Il calciatore Brasiliano oggi milita in MLS nelle fila dell’Orlando City, ma non dimentica i suoi trascorsi con la maglia del Milan, ricordando quante aspettative venivano riposte sul suo talento e sulle sue abilità.

“Ho sentito dire per 10 anni. ‘Cosa è successo a Pato?’, ‘Perché Pato non ha vinto il Pallone d’Oro?’,’Perché Pato era sempre infortunato?’. Mah. Avrei dovuto rispondere a queste domande tempo fa. C’erano tantissime voci, specialmente a Milano. Facevo troppo festa. Non avevo voglia. Vivevo nel mondo delle favole. Quando volevo parlare mi veniva detto di ‘pensare al calcio’. Ero troppo giovane per controbattere.”

Quindi, cosa accadde al Papero? Nell’intervista l’attaccante rivela:

“Ho iniziato a sognare troppo. Anche se continuavo a lavorare duro, la mia fantasia mi portava in posti di tutti i tipi. Nella mia testa avevo già il Pallone d’Oro in mano. Non potevo evitarlo. È davvero difficile non lasciarsi travolgere. Avevo sofferto tanto per arrivare lì. Quindi perché non godersela? Quando vivevo nel presente ero inarrestabile. Ma la mia mente rimaneva incastrata nel futuro. Poi nel 2010 ho iniziato a essere infortunato tutto il tempo. Non avevo più fiducia nel mio corpo. Aveva paura di quello che la gente potesse dire di me. Andavo ad allenarmi pensando, Non posso infortunarmi. Se mi infortunavo non lo dicevo a nessuno. Una volta mentre stavo recuperando da un problema muscolare ebbi una distorsione alla caviglia e continuai a giocare. Era gonfia come un pallone ma non volevo lasciare la squadra. Uno dei miei difetti era che volevo accontentare tutti. La gente si aspettava che segnassi più di 30 gol a stagione, ma non potevo nemmeno entrare in campo.”

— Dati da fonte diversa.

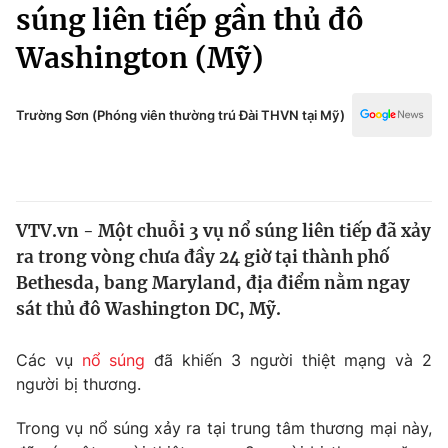
Chính trị
súng liên tiếp gần thủ đô
Truyền hình
Washington (Mỹ)
Văn hóa - Giải trí
Xã hội
Y tế
Đời sống
Trường Sơn (Phóng viên thường trú Đài THVN tại Mỹ)
Pháp luật
Công nghệ
Giáo dục
Y tế
VTV.vn - Một chuỗi 3 vụ nổ súng liên tiếp đã xảy
Thế giới
ra trong vòng chưa đầy 24 giờ tại thành phố
Tin tức
Bethesda, bang Maryland, địa điểm nằm ngay
Kinh tế
sát thủ đô Washington DC, Mỹ.
Thế giới đó đây
Tài chính
Dữ liệu và đời sống
Câu chuyện quốc tế
Các vụ
nổ súng
đã khiến 3 người thiệt mạng và 2
Thị trường
người bị thương.
Truyền hình
Góc doanh nghiệp
Trong vụ nổ súng xảy ra tại trung tâm thương mại này,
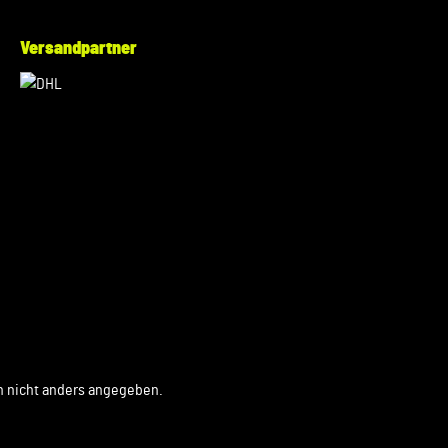
Versandpartner
 nicht anders angegeben.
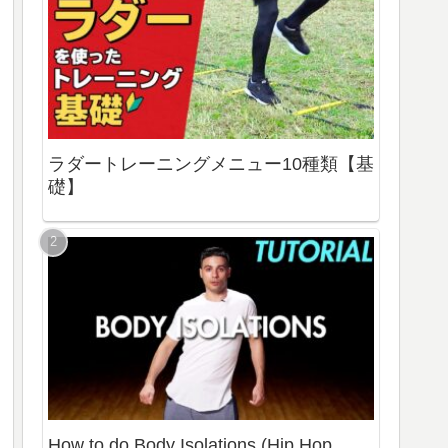
ラダートレーニングメニュー10種類【基
礎】
How to do Body Isolations (Hip Hop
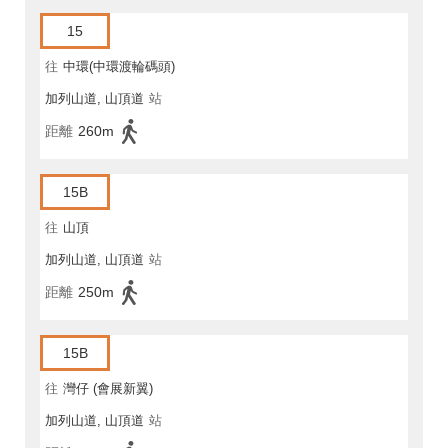
15
往
中環(中環渡輪碼頭)
加列山道, 山頂道
站
距離
260m
15B
往
山頂
加列山道, 山頂道
站
距離
250m
15B
往
灣仔 (會展新翼)
加列山道, 山頂道
站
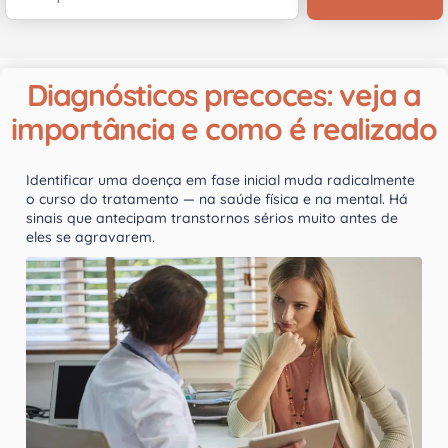
Diagnósticos precoces: veja a
importância e como é realizado
Identificar uma doença em fase inicial muda radicalmente
o curso do tratamento — na saúde física e na mental. Há
sinais que antecipam transtornos sérios muito antes de
eles se agravarem.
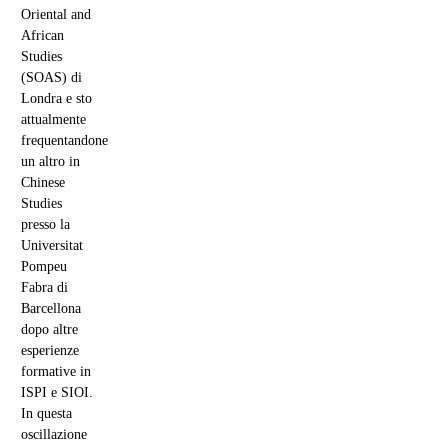
Oriental and
African
Studies
(SOAS) di
Londra e sto
attualmente
frequentandone
un altro in
Chinese
Studies
presso la
Universitat
Pompeu
Fabra di
Barcellona
dopo altre
esperienze
formative in
ISPI e SIOI.
In questa
oscillazione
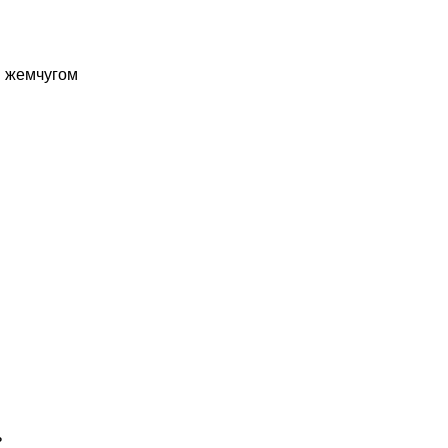
и жемчугом
ь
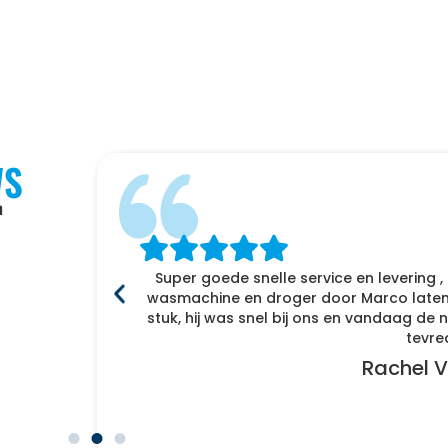
WS
n
Super goede snelle service en levering ,
f
wasmachine en droger door Marco laten 
enomen
stuk, hij was snel bij ons en vandaag d
r naar
tevre
Rachel V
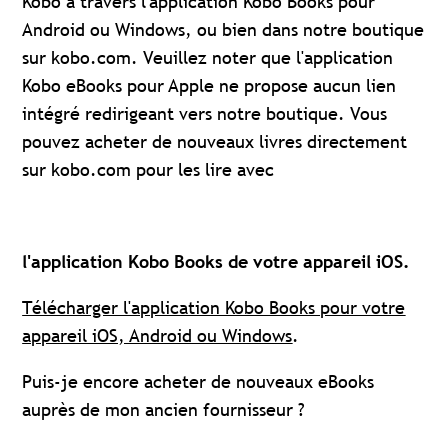
Kobo à travers l'application Kobo Books pour
Android ou Windows, ou bien dans notre boutique
sur kobo.com. Veuillez noter que l'application
Kobo eBooks pour Apple ne propose aucun lien
intégré redirigeant vers notre boutique. Vous
pouvez acheter de nouveaux livres directement
sur kobo.com pour les lire avec
l'application Kobo Books de votre appareil iOS.
Télécharger l'application Kobo Books pour votre
appareil iOS, Android ou Windows
.
Puis-je encore acheter de nouveaux eBooks
auprès de mon ancien fournisseur ?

Insomma, per Pato la spirale negativa degli infortuni ha segnato la sua carriera, ma anche le aspettative degli altri hanno inciso sulla sua serenità.

Pato, inoltre, non ha fatto segreto dei problemi provocatigli dalla tifoseria del Corinthians nel suo periodo di permanenza nella città di San Paolo, dopo un rigore sbagliato. Queste le sue parole su quella vicenda:

 

“I tifosi volevano uccidermi…Giravo per San Paolo con delle guardie del corpo armate, e una macchina con vetri antiproiettile e gas lacrimogeni.”